Show HN: Freenet alpha, a drop-in decentralized replacement for the web

6 pointsposted a day ago
by sanity

Item id: 46547216

7 Comments

pamcake

a day ago

> The original Freenet dates back to the early 2000s

Oh so both are called Freenet again? Or is this a new third project? For a while some people were adamant in refering to the original (which still lives but I believe is incompatible?) as Hyphanet. What happened with Locutus? It seemed promising.

sanity

a day ago

Good question, this has understandably been confusing.

They’re two distinct pieces of software created by the same project. The original Freenet dates back to the early 2000s and focused heavily on anonymity. In 2023 it was spun out into its own project and renamed Hyphanet.
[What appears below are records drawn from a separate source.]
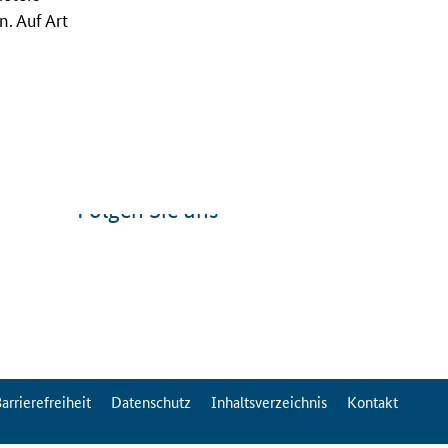
. Auf Art
Folgen Sie uns
arrierefreiheit
Datenschutz
Inhaltsverzeichnis
Kontakt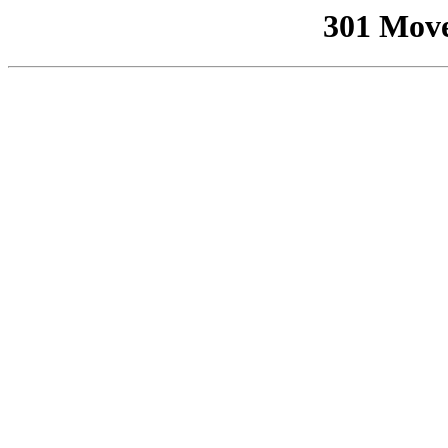
301 Mov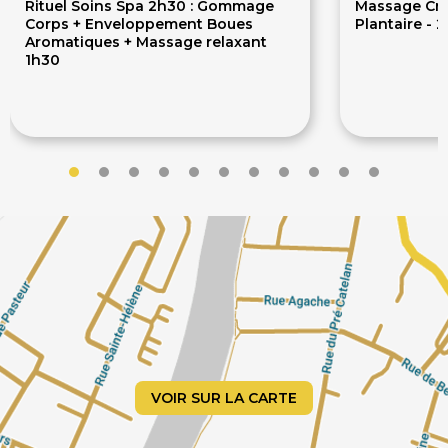
Rituel Soins Spa 2h30 : Gommage
Massage Crâ
Corps + Enveloppement Boues
Plantaire - 
Aromatiques + Massage relaxant
1h30
139€
30
205€
39€
VOIR SUR LA CARTE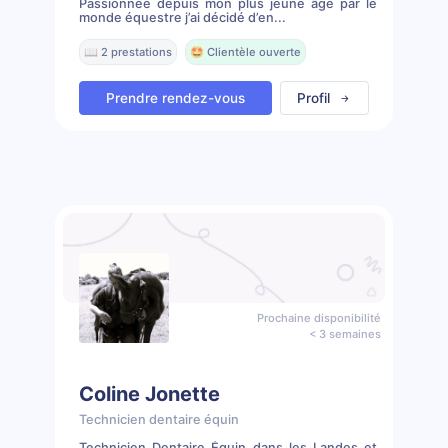
Passionnée depuis mon plus jeune âge par le
monde équestre j’ai décidé d’en...
📖 2 prestations
🤩 Clientèle ouverte
Prendre rendez-vous
Profil
Prochaine disponibilité
< 3 semaines
Coline Jonette
Technicien dentaire équin
Technicien Dentaire Équin dans les Landes et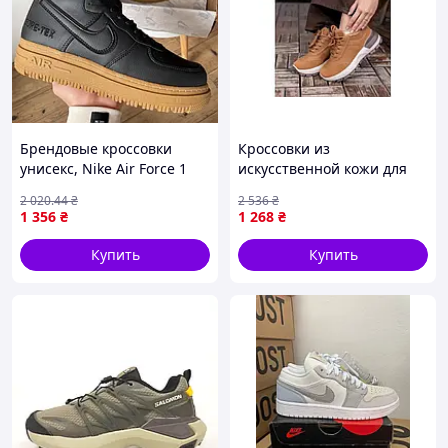
Розмірна сітка
37р
38р
39р
40р
41р
42р
23,5 см
24 см
24,5 см
25 см
25,7 см
26,5 см
Брендовые кроссовки
Кроссовки из
унисекс, Nike Air Force 1
искусственной кожи для
Gore-Tex Black\Brown 41
женщин теплые зимние с
2 020
.44
₴
2 536
₴
искусственным мехом арт
1 356
₴
1 268
₴
5112 цвет карамель
Купить
Купить
Чому нам довіряють ?
✪
чесний опис товару
✪
фотографуємо товар самі
✪
на topik.com.ua один постійний номер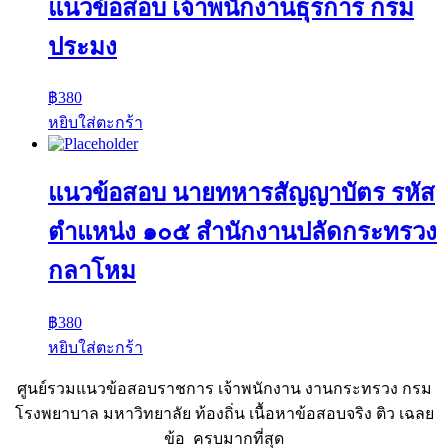
แนวข้อสอบ เจ้าพนักงานธุรการ กรม
ประมง
฿
380
หยิบใส่ตะกร้า
แนวข้อสอบ นายทหารสัญญาบัตร รหัส
ตำแหน่ง ๑๐๕ สำนักงานปลัดกระทรวง
กลาโหม
฿
380
หยิบใส่ตะกร้า
ศูนย์รวมแนวข้อสอบราชการ เจ้าพนักงาน งานกระทรวง กรม
โรงพยาบาล มหาวิทยาลัย ท้องถิ่น เนื้อหาข้อสอบจริง ติว เฉลย
ข้อ ครบมากที่สุด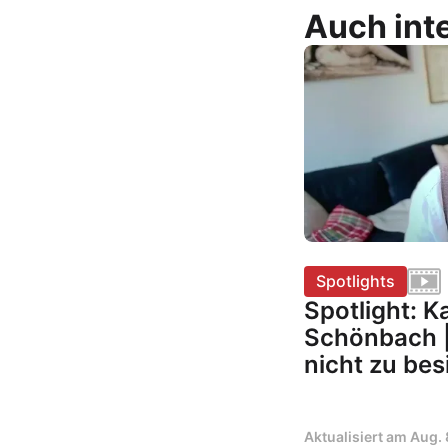
Auch inte
Spotlights
Spotlight: 
Schönbach |
nicht zu bes
Aktualisiert am
Aug. 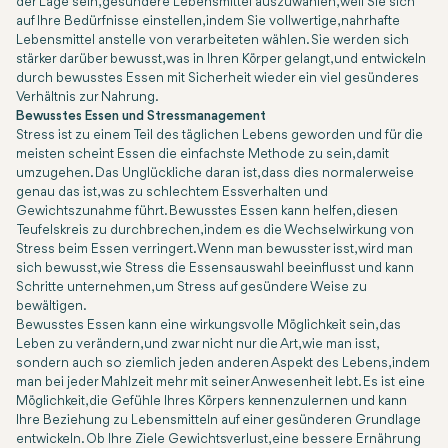
der Lage sein, gesündere Lebensmittel auszuwählen, weil Sie sich
auf Ihre Bedürfnisse einstellen, indem Sie vollwertige, nahrhafte
Lebensmittel anstelle von verarbeiteten wählen. Sie werden sich
stärker darüber bewusst, was in Ihren Körper gelangt, und entwickeln
durch bewusstes Essen mit Sicherheit wieder ein viel gesünderes
Verhältnis zur Nahrung.
Bewusstes Essen und Stressmanagement
Stress ist zu einem Teil des täglichen Lebens geworden und für die
meisten scheint Essen die einfachste Methode zu sein, damit
umzugehen. Das Unglückliche daran ist, dass dies normalerweise
genau das ist, was zu schlechtem Essverhalten und
Gewichtszunahme führt. Bewusstes Essen kann helfen, diesen
Teufelskreis zu durchbrechen, indem es die Wechselwirkung von
Stress beim Essen verringert. Wenn man bewusster isst, wird man
sich bewusst, wie Stress die Essensauswahl beeinflusst und kann
Schritte unternehmen, um Stress auf gesündere Weise zu
bewältigen.
Bewusstes Essen kann eine wirkungsvolle Möglichkeit sein, das
Leben zu verändern, und zwar nicht nur die Art, wie man isst,
sondern auch so ziemlich jeden anderen Aspekt des Lebens, indem
man bei jeder Mahlzeit mehr mit seiner Anwesenheit lebt. Es ist eine
Möglichkeit, die Gefühle Ihres Körpers kennenzulernen und kann
Ihre Beziehung zu Lebensmitteln auf einer gesünderen Grundlage
entwickeln. Ob Ihre Ziele Gewichtsverlust, eine bessere Ernährung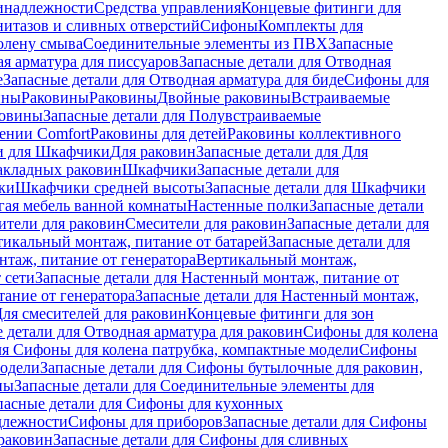
инадлежности
Средства управления
Концевые фитинги для
нитазов и сливных отверстий
Сифоны
Комплекты для
колену смыва
Соединительные элементы из ПВХ
Запасные
я арматура для писсуаров
Запасные детали для Отводная
е
Запасные детали для Отводная арматура для биде
Сифоны для
ины
Раковины
Раковины
Двойные раковины
Встраиваемые
ковины
Запасные детали для Полувстраиваемые
ении Comfort
Pаковины для детей
Раковины коллективного
и для Шкафчики
Для раковин
Запасные детали для Для
накладных pаковин
Шкафчики
Запасные детали для
ки
Шкафчики средней высоты
Запасные детали для Шкафчики
гая мебель ванной комнаты
Настенные полки
Запасные детали
ители для раковин
Смесители для раковин
Запасные детали для
тикальный монтаж, питание от батарей
Запасные детали для
нтаж, питание от генератора
Вертикальный монтаж,
 сети
Запасные детали для Настенный монтаж, питание от
ание от генератора
Запасные детали для Настенный монтаж,
Для смесителей для раковин
Концевые фитинги для зон
 детали для Отводная арматура для раковин
Сифоны для колена
ля Сифоны для колена патрубка, компактные модели
Сифоны
модели
Запасные детали для Сифоны бутылочные для раковин,
ны
Запасные детали для Соединительные элементы для
пасные детали для Сифоны для кухонных
длежности
Сифоны для приборов
Запасные детали для Сифоны
раковин
Запасные детали для Сифоны для сливных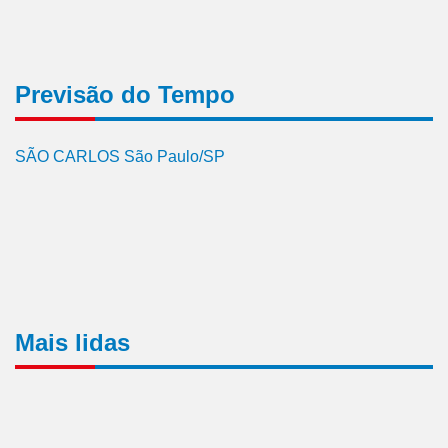
Previsão do Tempo
SÃO CARLOS São Paulo/SP
Mais lidas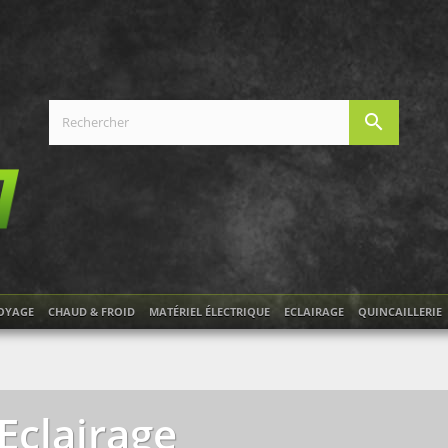
search
OYAGE
CHAUD & FROID
MATÉRIEL ÉLECTRIQUE
ECLAIRAGE
QUINCAILLERIE
Eclairage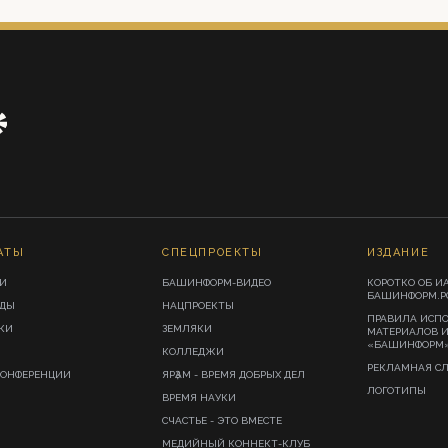
АТЫ
СПЕЦПРОЕКТЫ
ИЗДАНИЕ
И
БАШИНФОРМ-ВИДЕО
КОРОТКО ОБ И
БАШИНФОРМ.Р
ИДЫ
НАЦПРОЕКТЫ
ПРАВИЛА ИСП
КИ
ЗЕМЛЯКИ
МАТЕРИАЛОВ 
«БАШИНФОРМ
КОЛЛЕДЖИ
РЕКЛАМНАЯ С
КОНФЕРЕНЦИИ
ЯРҘАМ - ВРЕМЯ ДОБРЫХ ДЕЛ
ЛОГОТИПЫ
ВРЕМЯ НАУКИ
СЧАСТЬЕ - ЭТО ВМЕСТЕ
МЕДИЙНЫЙ КОННЕКТ-КЛУБ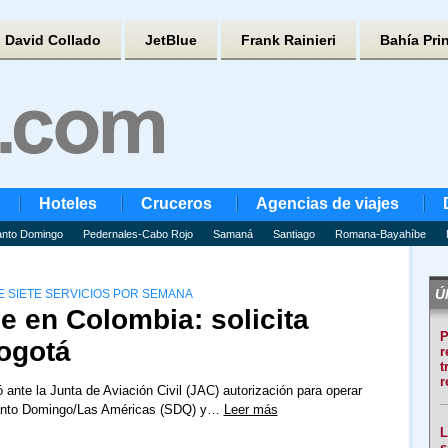
David Collado
JetBlue
Frank Rainieri
Bahía Pri
Hoteles
Cruceros
Agencias de viajes
nto Domingo
Pedernales-Cabo Rojo
Samaná
Santiago
Romana-Bayahíbe
Úl
 SIETE SERVICIOS POR SEMANA
e en Colombia: solicita
P
ogotá
r
t
r
ó ante la Junta de Aviación Civil (JAC) autorización para operar
Santo Domingo/Las Américas (SDQ) y…
Leer más
L
s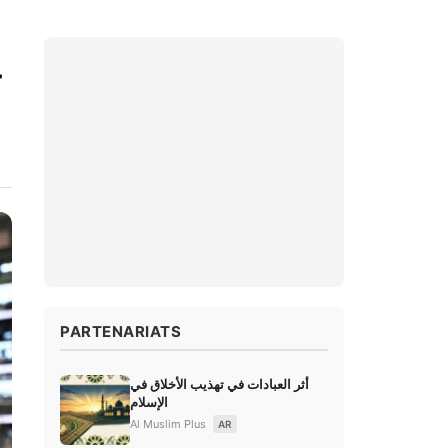
-
PARTENARIATS
أثر العبادات في تهذيب الأخلاق في
الإسلام
Al Muslim Plus
AR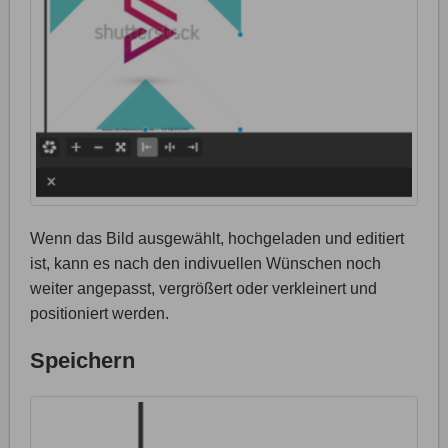
Wenn das Bild ausgewählt, hochgeladen und editiert
ist, kann es nach den indivuellen Wünschen noch
weiter angepasst, vergrößert oder verkleinert und
positioniert werden.
Speichern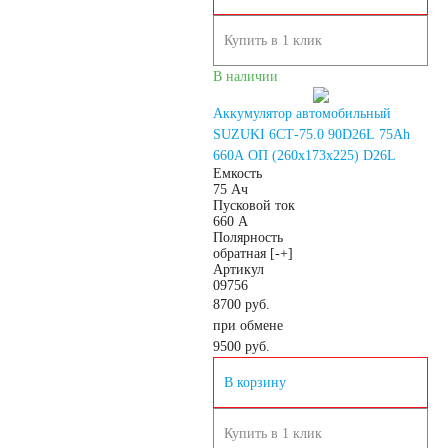
AGM
Купить в 1 клик
В наличии
Аккумуляторы по стране
Аккумулятор автомобильный
SUZUKI 6СТ-75.0 90D26L 75Ah
изготовлении
660A ОП (260х173х225) D26L
Емкость
75 Ач
Пусковой ток
Япония
660 А
Полярность
обратная [-+]
Южная Корея
Артикул
09756
8700 руб.
Чехия
Турция
при обмене
9500
руб.
Тайланд
США
В корзину
Словения
Купить в 1 клик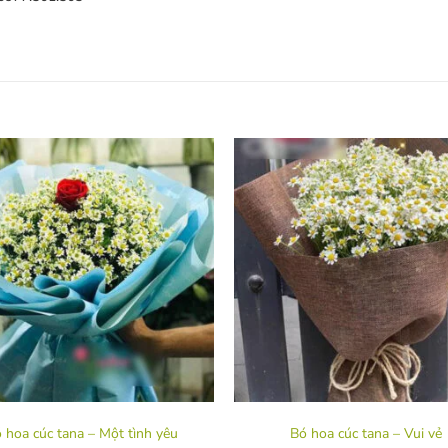
 hoa cúc tana – Một tình yêu
Bó hoa cúc tana – Vui vẻ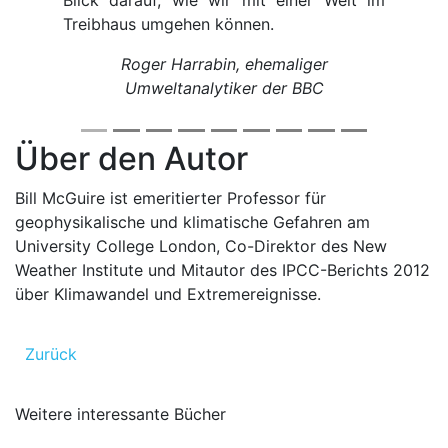
Blick darauf, wie wir mit einer Welt im
Treibhaus umgehen können.
Roger Harrabin, ehemaliger
Umweltanalytiker der BBC
Über den Autor
Bill McGuire ist emeritierter Professor für
geophysikalische und klimatische Gefahren am
University College London, Co-Direktor des New
Weather Institute und Mitautor des IPCC-Berichts 2012
über Klimawandel und Extremereignisse.
Zurück
Weitere interessante Bücher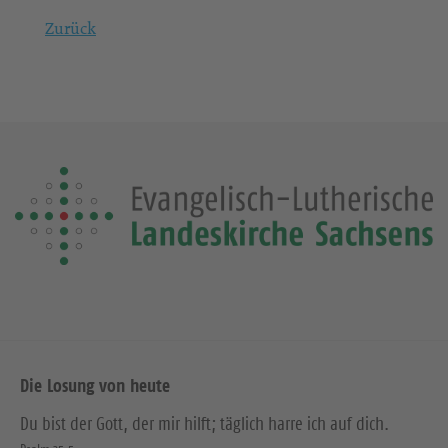
Zurück
Die Losung von heute
Du bist der Gott, der mir hilft; täglich harre ich auf dich.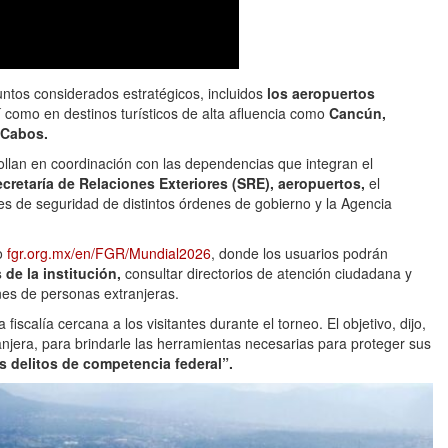
ntos considerados estratégicos, incluidos
los aeropuertos
 como en destinos turísticos de alta afluencia como
Cancún,
 Cabos.
rollan en coordinación con las dependencias que integran el
cretaría de Relaciones Exteriores (SRE), aeropuertos,
el
nes de seguridad de distintos órdenes de gobierno y la Agencia
io
fgr.org.mx/en/FGR/Mundial2026
, donde los usuarios podrán
 de la institución,
consultar directorios de atención ciudadana y
nes de personas extranjeras.
iscalía cercana a los visitantes durante el torneo. El objetivo, dijo,
anjera, para brindarle las herramientas necesarias para proteger sus
os delitos de competencia federal”.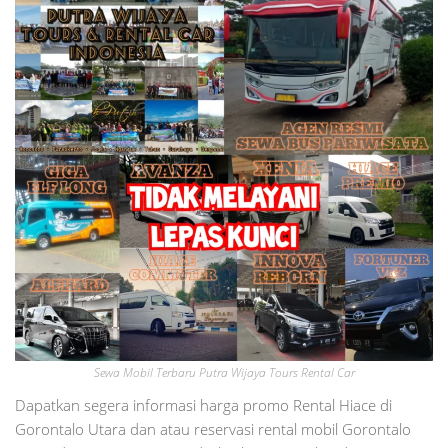
Sewa Mobil Terbaru Putra Wijaya Tours Rental Car
Dapatkan segera informasi harga promo Rental Hiace di
Gorontalo Utara dan atau reservasi rental mobil Gorontalo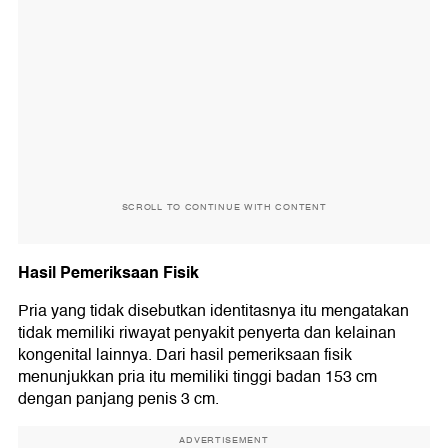
SCROLL TO CONTINUE WITH CONTENT
Hasil Pemeriksaan Fisik
Pria yang tidak disebutkan identitasnya itu mengatakan
tidak memiliki riwayat penyakit penyerta dan kelainan
kongenital lainnya. Dari hasil pemeriksaan fisik
menunjukkan pria itu memiliki tinggi badan 153 cm
dengan panjang penis 3 cm.
ADVERTISEMENT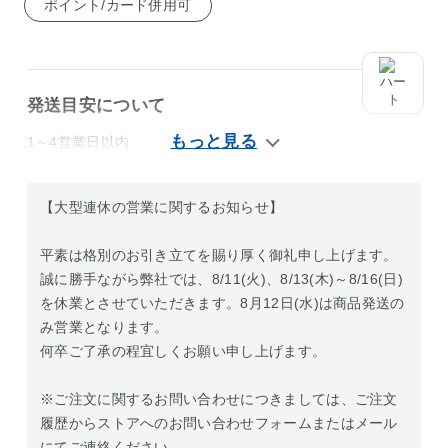
ポイント/カード併用可
発送目安について
1～4営業日以内
【大型連休の営業に関するお知らせ】
平素は格別のお引き立てを賜り厚く御礼申し上げます。
誠に勝手ながら弊社では、8/11(火)、8/13(木)～8/16(日)
を休業とさせていただきます。8月12日(水)は商品発送の
み営業となります。
何卒ご了承の程宜しくお願い申し上げます。
※ご注文に関するお問い合わせにつきましては、ご注文
履歴からストアへのお問い合わせフォームまたはメール
にてご連絡ください。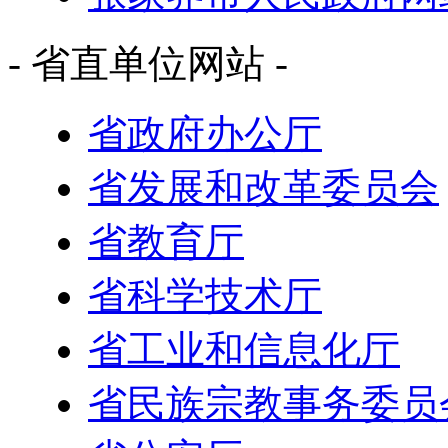
- 省直单位网站 -
省政府办公厅
省发展和改革委员会
省教育厅
省科学技术厅
省工业和信息化厅
省民族宗教事务委员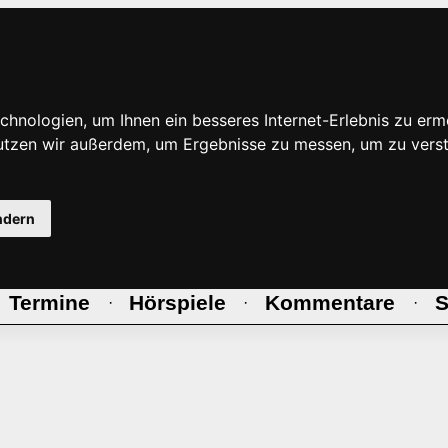
hnologien, um Ihnen ein besseres Internet-Erlebnis zu erm
nutzen wir außerdem, um Ergebnisse zu messen, um zu ve
ndern
Termine
Hörspiele
Kommentare
S
·
·
·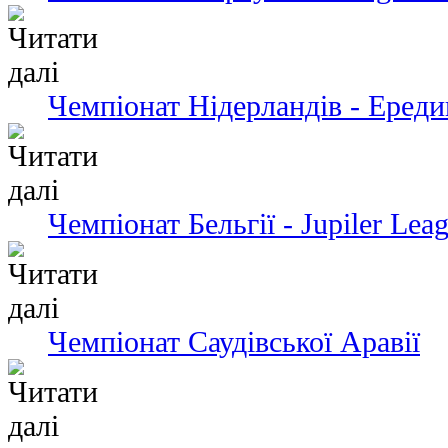
Чемпіонат Нідерландів - Ередив
Чемпіонат Бельгії - Jupiler Lea
Чемпіонат Саудівської Аравії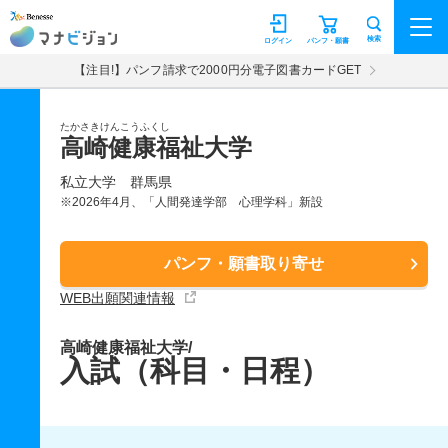
マナビジョン
検索
ログイン
パンフ・願書
【注目!】パンフ請求で2000円分電子図書カードGET
たかさきけんこうふくし
高崎健康福祉大学
私立大学
群馬県
※2026年4月、「人間発達学部 心理学科」新設
パンフ・願書取り寄せ
WEB出願関連情報
高崎健康福祉大学/
入試（科目・日程）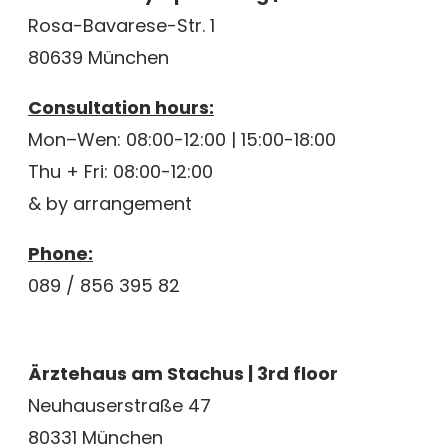
Rosa-Bavarese-Str. 1
80639 München
Consultation hours:
Mon–Wen: 08:00-12:00 | 15:00-18:00
Thu + Fri: 08:00-12:00
& by arrangement
Phone:
089 / 856 395 82
Ärztehaus am Stachus | 3rd floor
Neuhauserstraße 47
80331 München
The two systems are very different and not compatible.

Work on a clean-slate successor started in 2019 under the internal name Locutus. That codebase rethinks the design from the ground up, based on lessons from running the original Freenet for many years and with different tradeoffs.

After the split in 2023, Locutus was renamed back to Freenet. What’s being shown here is that newer Freenet.

There’s a longer history and rationale in the FAQ if you want more detail: https://freenet.org/faq/#what-is-the-projects-history

pamcake

a day ago

If you don't mind, what would you say are the missing pieces (if any) before I should feel confident moving family chat to River?

I think answer to this will be very helpful in understanding the state of the project and how we can contribute.

sanity

a day ago

Freenet-core itself isn’t stable enough to rely on for something like family chat, and River is still missing some important operational pieces. In particular, there isn’t a smooth or robust way yet to handle things like updating the room contract, which is the decentralized part that defines membership and state. That makes recovery from mistakes or bugs harder than it should be.

That said, a lot of progress has been made recently. Stability has improved noticeably even over the past couple of weeks, and most of the remaining issues are about hardening and ergonomics rather than fundamental design problems.

I’m hesitant to give timelines, but my expectation is weeks rather than months before River is something I’d personally feel comfortable recommending for non-technical use. In the meantime, feedback from people trying it, especially around rough edges or failure cases, is very helpful.

pamcake

11 hours ago

That you don't mention NAT punching or discovery as outstanding is encouraging - that seems to be the hard part where others fall so if that's in a workable state and the project resists the allure of centralizing control ("streamlining" updates for that contract, say), I'm sure the rest will follow! Even if it's months not weeks in the end.

sanity

6 hours ago

Yes, we have a lot of experience with NAT hole-punching which should work with most (but not all) firewalls, and our plan is that peers which don't require NAT hole-punching can help those that don't support it.